Aim of the exercise
If a record holds a picture, omit that picture and copy everything else exactly.

-*-*-

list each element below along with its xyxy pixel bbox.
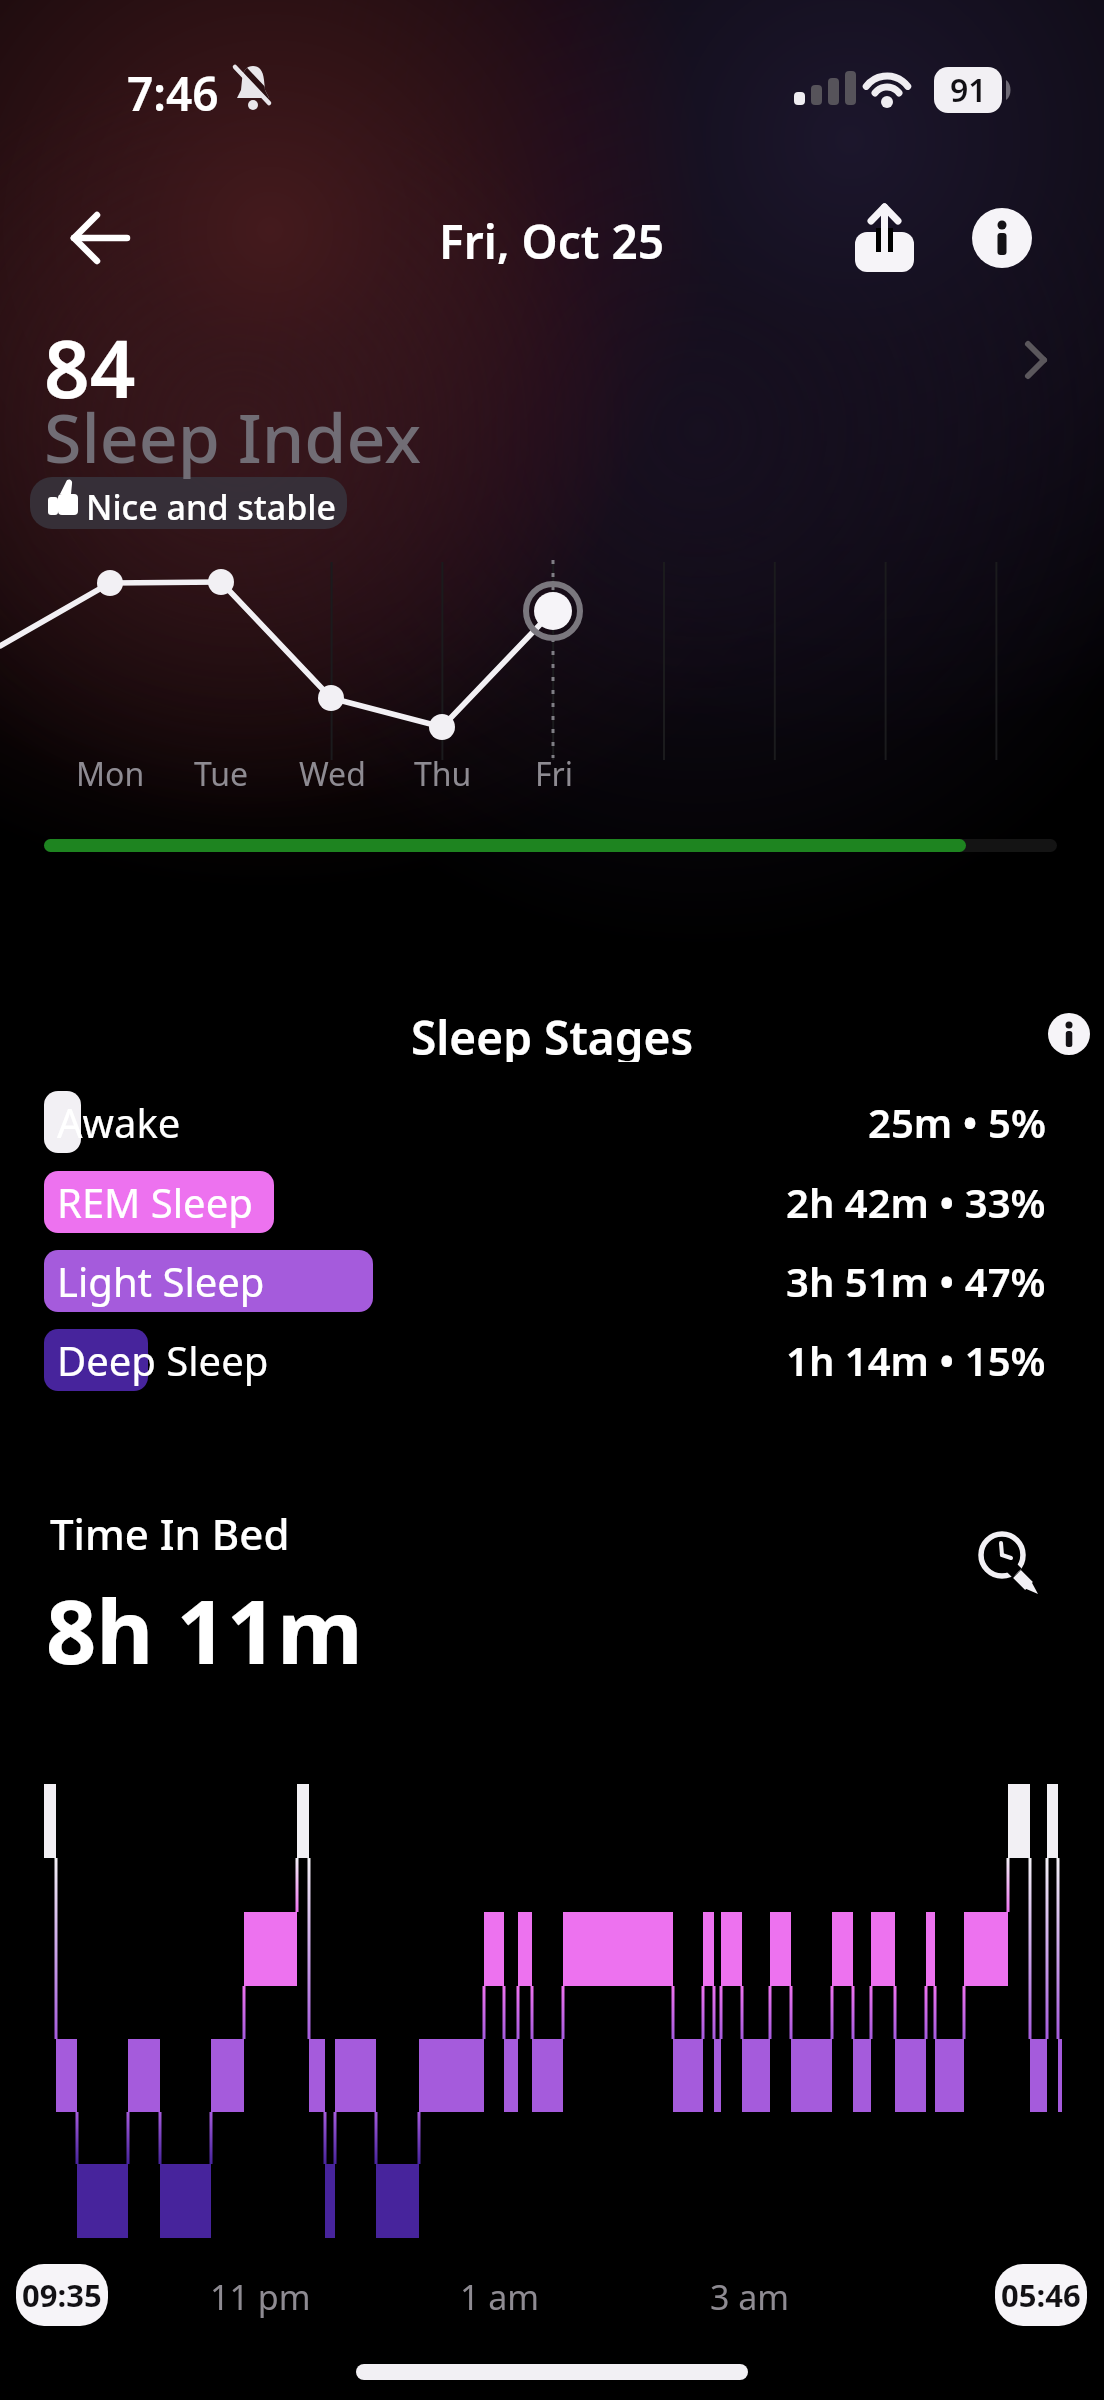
staticText: Light Sleep [57, 1254, 265, 1308]
staticText: 7:46 [127, 62, 219, 116]
staticText: 1h 14m • 15% [786, 1333, 1046, 1387]
button[interactable] [30, 300, 1080, 470]
button[interactable] [845, 200, 925, 276]
staticText: Deep Sleep [57, 1333, 269, 1387]
button[interactable] [962, 200, 1042, 276]
staticText: Wed [299, 752, 366, 796]
staticText: Thu [414, 752, 472, 796]
staticText: Fri [535, 752, 574, 796]
staticText: 11 pm [210, 2274, 311, 2318]
button[interactable] [1040, 1006, 1098, 1062]
staticText: 8h 11m [46, 1570, 363, 1690]
staticText: Tue [194, 752, 249, 796]
button[interactable] [60, 200, 140, 276]
staticText: 05:46 [1001, 2274, 1081, 2316]
staticText: Sleep Index [44, 390, 422, 483]
staticText: 2h 42m • 33% [786, 1175, 1046, 1229]
staticText: 84 [44, 312, 136, 421]
staticText: Time In Bed [50, 1505, 290, 1562]
button[interactable] [975, 1528, 1045, 1598]
staticText: Nice and stable [86, 484, 337, 530]
staticText: 1 am [460, 2274, 540, 2318]
staticText: 09:35 [22, 2274, 102, 2316]
staticText: Sleep Stages [411, 1006, 694, 1062]
staticText: Awake [57, 1095, 181, 1149]
button[interactable] [30, 477, 347, 529]
staticText: 3h 51m • 47% [786, 1254, 1046, 1308]
staticText: REM Sleep [57, 1175, 253, 1229]
staticText: 25m • 5% [868, 1095, 1046, 1149]
staticText: Fri, Oct 25 [439, 210, 665, 264]
staticText: 3 am [710, 2274, 790, 2318]
staticText: Mon [76, 752, 145, 796]
staticText: 91 [950, 68, 987, 112]
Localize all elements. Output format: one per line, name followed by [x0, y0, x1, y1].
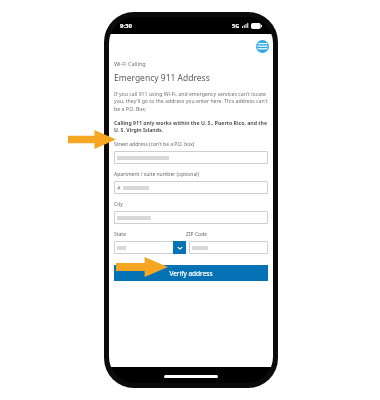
staticText: State — [114, 231, 126, 238]
staticText: If you call 911 using Wi-Fi, and emergen… — [114, 90, 268, 113]
staticText: Emergency 911 Address — [114, 72, 210, 84]
button[interactable]: # — [114, 181, 268, 194]
staticText: ZIP Code — [186, 231, 207, 238]
button[interactable] — [189, 241, 268, 254]
staticText: Verify address — [169, 269, 213, 278]
staticText: Wi-Fi Calling — [114, 60, 146, 67]
staticText: 9:30 — [120, 22, 132, 30]
button[interactable]: Carrier logo — [256, 40, 269, 53]
staticText: Street address (can't be a P.O. box) — [114, 141, 195, 148]
staticText: City — [114, 201, 123, 208]
button[interactable]: Verify address — [114, 265, 268, 281]
other: Open state list — [173, 241, 186, 254]
staticText: Calling 911 only works within the U. S.,… — [114, 119, 268, 134]
button[interactable] — [114, 211, 268, 224]
staticText: 5G — [232, 22, 240, 29]
staticText: # — [117, 184, 121, 191]
button[interactable] — [114, 151, 268, 164]
button[interactable]: Open state list — [114, 241, 186, 254]
staticText: Apartment / suite number (optional) — [114, 171, 200, 178]
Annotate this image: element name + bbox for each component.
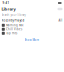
- button[interactable]: Top Hits: [0, 31, 64, 35]
- button[interactable]: All: [58, 19, 62, 22]
- staticText: Top Hits: [6, 32, 17, 35]
- staticText: All: [58, 19, 62, 22]
- staticText: 9:41: [2, 1, 10, 5]
- staticText: Show More: [24, 38, 40, 42]
- staticText: Library: [2, 6, 16, 12]
- staticText: Chill Vibes: [6, 28, 22, 31]
- staticText: Morning Mix: [6, 24, 23, 27]
- button[interactable]: Show More: [0, 38, 64, 42]
- button[interactable]: Chill Vibes: [0, 27, 64, 31]
- staticText: Recently Played: [2, 19, 24, 22]
- button[interactable]: Morning Mix: [0, 23, 64, 27]
- staticText: Search your library: [2, 13, 26, 17]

-*-*-

Completed exercise
list each element below along with its xyxy pixel bbox.
staticText: Light Sleep [57, 1254, 265, 1308]
staticText: 7:46 [127, 62, 219, 116]
staticText: 1h 14m • 15% [786, 1333, 1046, 1387]
button[interactable] [30, 300, 1080, 470]
button[interactable] [845, 200, 925, 276]
staticText: Deep Sleep [57, 1333, 269, 1387]
button[interactable] [962, 200, 1042, 276]
staticText: Wed [299, 752, 366, 796]
staticText: Thu [414, 752, 472, 796]
staticText: Fri [535, 752, 574, 796]
staticText: 11 pm [210, 2274, 311, 2318]
button[interactable] [1040, 1006, 1098, 1062]
staticText: 8h 11m [46, 1570, 363, 1690]
staticText: Tue [194, 752, 249, 796]
button[interactable] [60, 200, 140, 276]
staticText: 05:46 [1001, 2274, 1081, 2316]
staticText: Sleep Index [44, 390, 422, 483]
staticText: 2h 42m • 33% [786, 1175, 1046, 1229]
staticText: 84 [44, 312, 136, 421]
staticText: Time In Bed [50, 1505, 290, 1562]
button[interactable] [975, 1528, 1045, 1598]
staticText: Nice and stable [86, 484, 337, 530]
staticText: 1 am [460, 2274, 540, 2318]
staticText: 09:35 [22, 2274, 102, 2316]
staticText: Sleep Stages [411, 1006, 694, 1062]
staticText: Awake [57, 1095, 181, 1149]
button[interactable] [30, 477, 347, 529]
staticText: 3h 51m • 47% [786, 1254, 1046, 1308]
staticText: REM Sleep [57, 1175, 253, 1229]
staticText: 25m • 5% [868, 1095, 1046, 1149]
staticText: Fri, Oct 25 [439, 210, 665, 264]
staticText: 3 am [710, 2274, 790, 2318]
staticText: Mon [76, 752, 145, 796]
staticText: 91 [950, 68, 987, 112]
Localize all elements. Output format: one per line, name followed by [x0, y0, x1, y1].
staticText: State — [114, 231, 126, 238]
staticText: If you call 911 using Wi-Fi, and emergen… — [114, 90, 268, 113]
staticText: Emergency 911 Address — [114, 72, 210, 84]
button[interactable]: # — [114, 181, 268, 194]
staticText: ZIP Code — [186, 231, 207, 238]
button[interactable] — [189, 241, 268, 254]
staticText: Verify address — [169, 269, 213, 278]
staticText: Wi-Fi Calling — [114, 60, 146, 67]
staticText: 9:30 — [120, 22, 132, 30]
button[interactable]: Carrier logo — [256, 40, 269, 53]
staticText: Street address (can't be a P.O. box) — [114, 141, 195, 148]
staticText: City — [114, 201, 123, 208]
button[interactable]: Verify address — [114, 265, 268, 281]
other: Open state list — [173, 241, 186, 254]
staticText: Calling 911 only works within the U. S.,… — [114, 119, 268, 134]
button[interactable] — [114, 211, 268, 224]
staticText: 5G — [232, 22, 240, 29]
staticText: # — [117, 184, 121, 191]
button[interactable] — [114, 151, 268, 164]
button[interactable]: Open state list — [114, 241, 186, 254]
staticText: Apartment / suite number (optional) — [114, 171, 200, 178]
Annotate this image: element name + bbox for each component.
- button[interactable]: Top Hits: [0, 31, 64, 35]
- button[interactable]: All: [58, 19, 62, 22]
- staticText: Top Hits: [6, 32, 17, 35]
- staticText: All: [58, 19, 62, 22]
- staticText: 9:41: [2, 1, 10, 5]
- staticText: Show More: [24, 38, 40, 42]
- staticText: Library: [2, 6, 16, 12]
- staticText: Chill Vibes: [6, 28, 22, 31]
- staticText: Morning Mix: [6, 24, 23, 27]
- button[interactable]: Show More: [0, 38, 64, 42]
- button[interactable]: Chill Vibes: [0, 27, 64, 31]
- staticText: Recently Played: [2, 19, 24, 22]
- button[interactable]: Morning Mix: [0, 23, 64, 27]
- staticText: Search your library: [2, 13, 26, 17]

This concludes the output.